The economic future of Israel now rests in the hands Netanyahu, Lapid and Bennet.
Will they succeed in fulfilling the most difficult and complex mission of liberating Israel’s economy?
Filed under:
reform • limiting government
Israel is facing numerous security threats, and yet the country’s most recent round of elections in January focused not on security but on the need to reform a dysfunctional economy and liberate the enterprising spirit of a nation that boasts more startups than Europe. Paradoxically, it was the success of Prime Minister Benjamin Netanyahu in stopping West Bank terrorism that gave Israelis the respite to finally tackle economic issues. Nonetheless, Netanyahu’s party, Likud, lost about 25 percent of its voters because of the perception that it had failed to advance necessary reforms.
The election’s big winners were two parties committed to economic reform: the new, middle class, mostly secular “Yesh Atid” (We Have a Future) led by the charismatic Yair Lapid, and the reconstituted observant and patriotic party, “Habayit Hayehudi” (the Jewish Home), led by the successful high-tech entrepreneur, and former Netanyahu chief of staff, Naftali Bennett. Lapid was named finance minister and Bennett now heads the Ministry of the Economy and Trade, which until now mostly assisted Israeli monopolies under the pretext of protecting Israeli jobs. If they manage to coordinate efforts, and get Netanyahu’s backing, they can finally enable Israel’s economy to realize its enormous potential.
Israel’s politically dominated economy, shaped by decades of Socialism and statism, had created an unholy alliance between politicians, top bureaucrats, and a few highly leveraged, pyramid-structured monopolies owned by about a dozen or so tycoons. The big banks massively misallocated credit, erected entry barriers that choked competition and generally lowered efficiency. The heavy monopoly rents inflated costs and prices and badly distorted Israel’s capital, labor, and real estate markets.
Consequently most Israeli workers earn a relatively low $1,200 a month, while most goods and services are costlier than in the U.S. Israelis pay eleven years of salary to buy a small apartment. A medium sized family car costs the equivalent of a Lexus in the U.S.
Most grating is the fact that while most Israelis barely make ends meet, a few rapacious oligarchs have become ostentatious billionaires, and their large army of facilitators, political operators, managers, lawyers, accountants, journalists, and PR people live in clover.

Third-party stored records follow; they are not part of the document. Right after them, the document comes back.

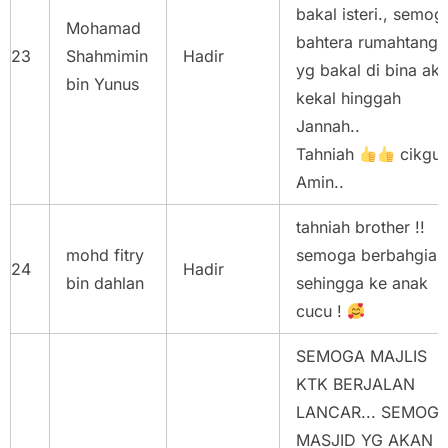
bakal isteri., semog
Mohamad
bahtera rumahtang
23
Shahmimin
Hadir
yg bakal di bina ak
bin Yunus
kekal hinggah
Jannah..
Tahniah
cikgu
Amin..
tahniah brother !!
mohd fitry
semoga berbahgia
24
Hadir
bin dahlan
sehingga ke anak
cucu !
SEMOGA MAJLIS
KTK BERJALAN
LANCAR... SEMOG
MASJID YG AKAN D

This wide income gap ignited the massive social protests of the summer of 2011. When leftist activists, heavily funded by the New Israel Fund, and supported by the media, attempted to take over the protests and demanded a return to socialism and the resignation of Netanyahu and his “capitalist” government, most Israelis rejected it and the demonstrations petered out. In the ensuing elections, most Israelis supported parties advocating less government interference.
Attempts by the Bank of Israel and Netanyahu to dismantle the pyramid structured monopolies and the tycoons’ hold on financial institution and credit allocation have been so far stymied by protectionist Knesset members, bureaucrats and regulators. While conceding that the dangerously leveraged pyramids pose a great risk to the economy and have already cost Israeli savers billions of Shekels in losses, their putative solutions preserve the status quo.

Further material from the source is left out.